D'ailleurs, dès le début, avant même qu'il ne commence, dans sa folie, à dérouler ses papyrus moisis, à me considérer comme son portrait miniature, ou le meilleur morceau de sa création ou le jouet destiné à casser sa solitude, j'avais décidé de me dérober en lui faisant face avec une histoire clandestine qui doublerait la sienne, lui survivrait et en habiterait la carcasse comme un ver patient. Là aussi, vous pouvez m'imaginer sourire derrière un masque : un ver dont le but n'était pas de devenir le papillon trop prévisible du proverbe, mais de manger les feuilles, le fruit, puis tout l'arbre, et toute la forêt et se déclarer Dieu à la fin. Une stratégie de copiste incapable d'élever la voix à l'intérieur d'un siècle défavorable, coincé entre le besoin de manger et celui de mourir le plus tard possible. Un petit combinard dont l'enjeu eschatologique ne serait pas une doctrine secrète, l'avènement d'un livre caché, mais simplement le besoin de faire contrepoids à l'ennui de ce métier et l'obligation de fournir un manuscrit jugé au poids et payé à la page.

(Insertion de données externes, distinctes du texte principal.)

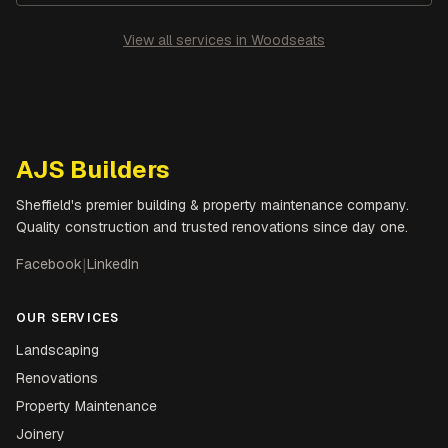
View all services in
Woodseats
AJS Builders
Sheffield's premier building & property maintenance company.
Quality construction and trusted renovations since day one.
Facebook
|
LinkedIn
OUR SERVICES
Landscaping
Renovations
Property Maintenance
Joinery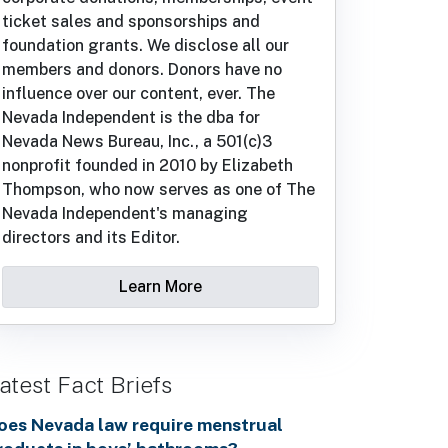
ticket sales and sponsorships and
foundation grants. We disclose all our
members and donors. Donors have no
influence over our content, ever. The
Nevada Independent is the dba for
Nevada News Bureau, Inc., a 501(c)3
nonprofit founded in 2010 by Elizabeth
Thompson, who now serves as one of The
Nevada Independent's managing
directors and its Editor.
Learn More
atest Fact Briefs
oes Nevada law require menstrual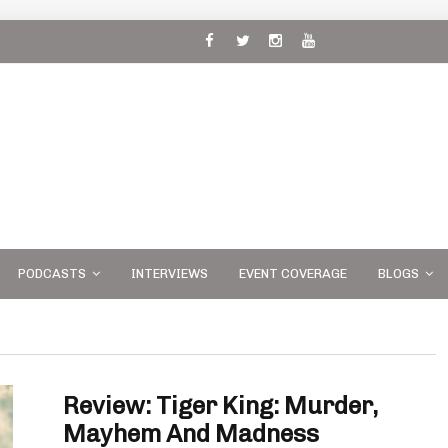
 and
PODCASTS
INTERVIEWS
EVENT COVERAGE
BLOGS
Review: Tiger King: Murder,
Mayhem And Madness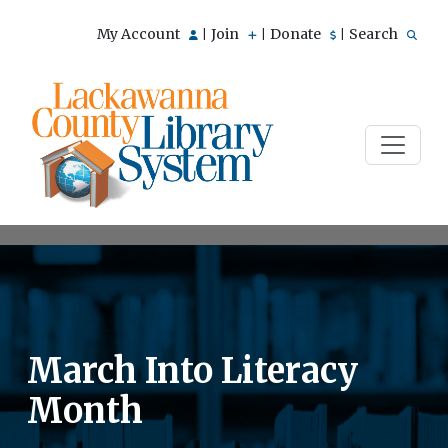
My Account
Join
Donate
Search
|
|
|
March Into Literacy
Month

On comprendra donc que si je préface ce livre aujourd'hui, c'est surtout parce qu'il n'existe pas. Son auteur ne l'a jamais écrit et, quelque part, je n'ai fait que le lire à haute voix pour tromper un analphabète qui a fait l'histoire de ce pays mais n'arrive ni à la lire ni à l'écrire, ni même à y retrouver le tracé familier de son nom. Le comble de cette double infamie, c'est que le Vieux me demanda cette préface avec une insistance qui me mit mal à l'aise et provoqua en moi une sale colère, tant cette miette semblait une sorte de pitié ou d'aumône faite à un estropié, incapable de porter les armes, et qui ne faisait partie de l'histoire que parce que les héros n'avaient pas le temps d'acheter du papier et des stylos. Je me trompe peut-être, mais cette relation de nègre à narrateur, à peine entamée, avait fini par ressembler à cette lutte de volontés concurrentes d'où débouchent, en rampant parfois, l'amour, l'amitié et, la plupart du temps, des sentiments de possession ou de proximité.